My last step was coming to peace with the will of others – that was the hardest for me. I watched as other women were blessed with children, some making different choices when entrusted with that gift, even to the point of some aborting their children. I had to accept their will and remain confident that God’s gift of free will was still better than my personal desire to be pregnant. I had to resign myself to the choices of others so that I could be a mom. We chose adoption to grow our family, which meant that I had to depend on another woman, a complete stranger, to love her child enough to carry it through pregnancy. I had to depend on her to pick us from a long list of families wanting to love and raise her baby. I had to depend on her to make me a mother and my husband a dad. Once all the required steps were done, all that would be left was waiting. Joyfully waiting amidst gut-wrenching uncertainty.
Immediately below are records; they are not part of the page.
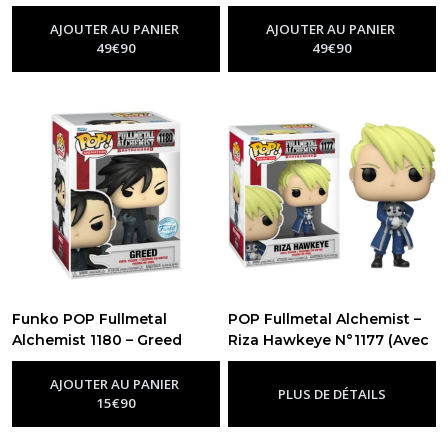
Up Parade 16cm
Up Parade 15cm
-
Figurine
-
Figurine
Fullmetal Alchemist
Fullmetal Alchemist
AJOUTER AU PANIER
AJOUTER AU PANIER
49
€
90
49
€
90
Funko POP Fullmetal
POP Fullmetal Alchemist –
Alchemist 1180 – Greed
Riza Hawkeye N°1177 (Avec
Special Edition
Black Hayate)
-
Figurines
-
Figurines Funko
Funko Pop Fullmetal Alchemist
Pop Fullmetal Alchemist
AJOUTER AU PANIER
PLUS DE DÉTAILS
15
€
90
“Happy is the man who does not lose faith in me.”


Fast-forward to 2020. The same two women of 2015 were pregnant again! You may imagine I was reliving my nightmare, but fortunately, my reaction was strikingly different. This time, I immediately chose joy! What was even more wonderful was that, despite the anticipation, my previous negative emotions did not resurface. It had nothing to do with having become a mother. (By this time, we had been blessed with children through adoption and we were waiting to be matched again.) Truth be told, I will never experience being pregnant and have my own pregnancy announcement. It will always remain a pain I carry in my heart. That had not changed in five years and perhaps it never will, but I let that dream go to allow a different gift to enter my life.
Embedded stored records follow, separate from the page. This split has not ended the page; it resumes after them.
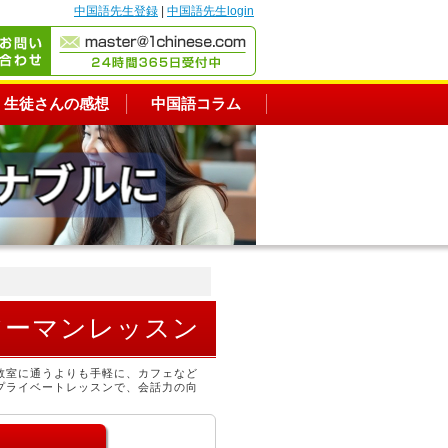
中国語先生登録
|
中国語先生login
生徒さんの感想
中国語コラム
ツーマンレッスン
教室に通うよりも手軽に、カフェなど
プライベートレッスンで、会話力の向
As Christmas approaches, remember that God knows you by name, He loves you and He is with you. Do this and you too will be able to choose joy. Release your anger, sadness, sorrow and uncertainty. Yes, they are understandable elements of grief but they can also be shackles. Embrace His love for you in this season of Advent. On Christmas Eve, I challenge you to think of Mary and Joseph. They found joy even when they were unable to find a suitable place for the birth of their son. Their visitors were the dirtiest of animals and those who took care of them. Still, when He came into this world, there was joy. In the midst of their own uncertainty, Mary and Joseph chose joy because they knew God had a great plan for this child. Go and be joyful because He rejoices in you.
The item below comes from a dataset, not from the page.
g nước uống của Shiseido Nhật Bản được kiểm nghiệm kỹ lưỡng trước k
“Happy is the man who does not lose faith in me.”

 

Pray and reflect

This week, pray and reflect on the following points:

  1. “For though the fig tree does not blossom, and no fruit appears on the vine, [...] I will rejoice in the Lord and exult my saving God.” (Habakkuk 3:17-18) Think about some ways you could rejoice in the Lord and exult our saving God in your prayer time over the next year. Be proactive and build this into your prayer routine so that you are reminded to choose joy.

  2. Find three ways you can find joy in this season and implement them for seven days, starting on Christmas Eve. It can be a hobby, meeting up with a friend, baking, or anything else that brings you joy.

  3. Prepare yourself for any pregnancy announcements by asking the intercession of a favorite saint, seeking their help in choosing joy in that moment.